# WHAT IS BEING ASKED:
Which lines in the records below contain the word "status"? Copy each one out.

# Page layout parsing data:
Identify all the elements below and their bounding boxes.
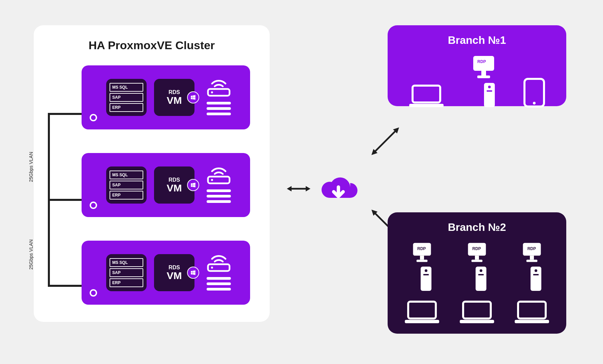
rdp-workstation-icon: RDP	[472, 55, 495, 108]
windows-icon	[187, 91, 199, 103]
server-node: MS SQL SAP ERP RDS VM	[82, 153, 250, 217]
vlan-label: 25Gbps VLAN	[28, 240, 34, 270]
db-label: ERP	[110, 191, 143, 200]
svg-rect-16	[409, 104, 444, 107]
svg-rect-43	[408, 302, 436, 318]
svg-rect-26	[420, 255, 424, 260]
server-node: MS SQL SAP ERP RDS VM	[82, 241, 250, 305]
rdp-workstation-icon: RDP	[412, 242, 432, 292]
nodes-container: MS SQL SAP ERP RDS VM	[43, 65, 260, 305]
vm-tile: RDS VM	[154, 79, 194, 116]
double-arrow-icon	[287, 184, 310, 194]
db-label: MS SQL	[110, 171, 143, 179]
vlan-label: 25Gbps VLAN	[28, 152, 34, 182]
svg-line-9	[374, 130, 396, 152]
rdp-workstation-icon: RDP	[522, 242, 542, 292]
vm-tile: RDS VM	[154, 254, 194, 291]
db-label: MS SQL	[110, 83, 143, 92]
cluster-panel: HA ProxmoxVE Cluster 25Gbps VLAN 25Gbps …	[34, 25, 270, 322]
server-node: MS SQL SAP ERP RDS VM	[82, 65, 250, 129]
svg-point-35	[480, 269, 482, 272]
db-tile: MS SQL SAP ERP	[106, 166, 147, 204]
svg-rect-22	[487, 90, 492, 92]
svg-rect-42	[533, 274, 539, 275]
svg-point-1	[211, 91, 213, 93]
windows-icon	[187, 267, 199, 279]
branch-title: Branch №1	[398, 34, 556, 47]
router-icon	[202, 80, 236, 115]
svg-point-24	[533, 102, 536, 104]
cloud-download-icon	[316, 170, 360, 207]
double-arrow-icon	[370, 126, 400, 156]
windows-icon	[187, 179, 199, 191]
rdp-label: RDP	[415, 246, 429, 251]
svg-rect-46	[460, 320, 494, 323]
laptop-icon	[513, 300, 550, 324]
router-icon	[202, 255, 236, 291]
branch-card: Branch №1 RDP	[388, 25, 566, 106]
db-label: MS SQL	[110, 258, 143, 267]
db-tile: MS SQL SAP ERP	[106, 79, 147, 116]
svg-rect-45	[463, 302, 491, 318]
db-label: SAP	[110, 93, 143, 102]
svg-rect-38	[530, 255, 534, 260]
svg-rect-48	[515, 320, 549, 323]
rdp-label: RDP	[475, 59, 489, 64]
svg-point-5	[211, 267, 213, 269]
device-row: RDP	[398, 55, 556, 108]
svg-rect-27	[416, 260, 427, 262]
branch-title: Branch №2	[398, 221, 556, 234]
svg-rect-18	[481, 71, 486, 75]
vm-label: VM	[167, 183, 182, 193]
svg-rect-39	[526, 260, 538, 262]
tablet-icon	[522, 78, 546, 108]
vm-tile: RDS VM	[154, 166, 194, 204]
db-label: ERP	[110, 103, 143, 112]
svg-point-29	[425, 269, 427, 272]
center-link	[280, 162, 367, 216]
svg-marker-7	[287, 186, 292, 191]
status-led-icon	[90, 202, 97, 209]
cluster-title: HA ProxmoxVE Cluster	[43, 39, 260, 52]
svg-rect-33	[472, 260, 483, 262]
svg-rect-44	[405, 320, 439, 323]
rdp-label: RDP	[470, 246, 484, 251]
svg-point-41	[535, 269, 537, 272]
rdp-label: RDP	[524, 246, 539, 251]
svg-point-3	[211, 179, 213, 181]
status-led-icon	[90, 289, 97, 297]
status-led-icon	[90, 114, 97, 121]
svg-rect-36	[478, 274, 484, 275]
vm-label: VM	[167, 271, 182, 281]
router-icon	[202, 167, 236, 203]
laptop-icon	[408, 84, 445, 108]
db-label: ERP	[110, 278, 143, 287]
svg-marker-8	[306, 186, 310, 191]
vm-label: VM	[167, 95, 182, 105]
laptop-icon	[458, 300, 495, 324]
svg-rect-19	[477, 75, 490, 78]
svg-rect-32	[475, 255, 479, 260]
laptop-icon	[403, 300, 441, 324]
branch-card: Branch №2 RDP RDP	[388, 212, 566, 334]
db-label: SAP	[110, 268, 143, 277]
db-label: SAP	[110, 181, 143, 189]
svg-rect-30	[423, 274, 429, 275]
device-row	[398, 300, 556, 324]
rdp-workstation-icon: RDP	[467, 242, 487, 292]
svg-rect-15	[413, 86, 440, 102]
svg-rect-47	[518, 302, 546, 318]
device-row: RDP RDP RDP	[398, 242, 556, 292]
db-tile: MS SQL SAP ERP	[106, 254, 147, 291]
svg-point-21	[488, 86, 491, 88]
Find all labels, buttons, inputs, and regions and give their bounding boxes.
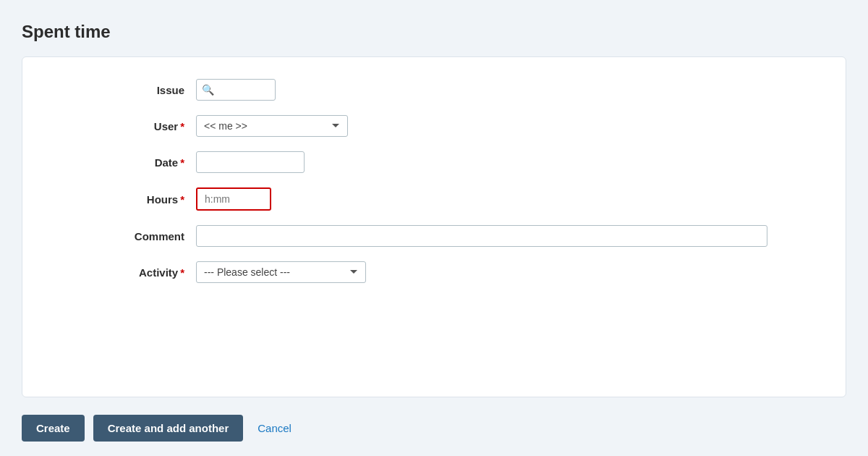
user-label: User* [51,120,196,132]
issue-label: Issue [51,84,196,96]
comment-row: Comment [51,225,817,247]
activity-select[interactable]: --- Please select --- [196,261,366,283]
date-label: Date* [51,156,196,169]
cancel-link[interactable]: Cancel [252,415,297,442]
activity-select-wrap: --- Please select --- [196,261,366,283]
issue-input-wrap: 🔍 [196,79,276,101]
issue-row: Issue 🔍 [51,79,817,101]
user-select-wrap: << me >> [196,115,348,137]
hours-input-wrap [196,187,271,211]
comment-input-wrap [196,225,767,247]
user-select[interactable]: << me >> [196,115,348,137]
hours-required-star: * [180,193,184,206]
form-card: Issue 🔍 User* << me >> Date* 2024/09/11 … [22,56,846,397]
user-row: User* << me >> [51,115,817,137]
hours-label: Hours* [51,193,196,206]
date-input-wrap: 2024/09/11 [196,151,305,173]
activity-required-star: * [180,266,184,279]
button-row: Create Create and add another Cancel [22,415,846,442]
comment-input[interactable] [196,225,767,247]
date-required-star: * [180,156,184,169]
create-and-add-another-button[interactable]: Create and add another [93,415,244,442]
user-required-star: * [180,120,184,132]
date-input[interactable]: 2024/09/11 [196,151,305,173]
activity-row: Activity* --- Please select --- [51,261,817,283]
search-icon: 🔍 [202,84,214,96]
date-row: Date* 2024/09/11 [51,151,817,173]
page-title: Spent time [22,22,846,42]
create-button[interactable]: Create [22,415,85,442]
activity-label: Activity* [51,266,196,279]
hours-row: Hours* [51,187,817,211]
comment-label: Comment [51,230,196,242]
hours-input[interactable] [197,189,270,209]
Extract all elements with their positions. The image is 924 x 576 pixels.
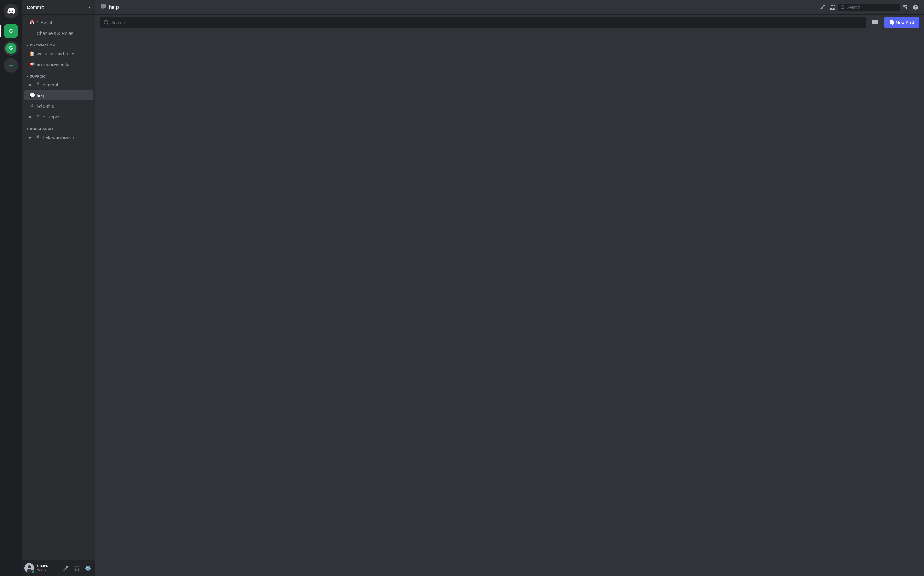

# TASK SOLUTION:
status-led-icon	[90, 202, 97, 209]
status-led-icon	[90, 289, 97, 297]
status-led-icon	[90, 114, 97, 121]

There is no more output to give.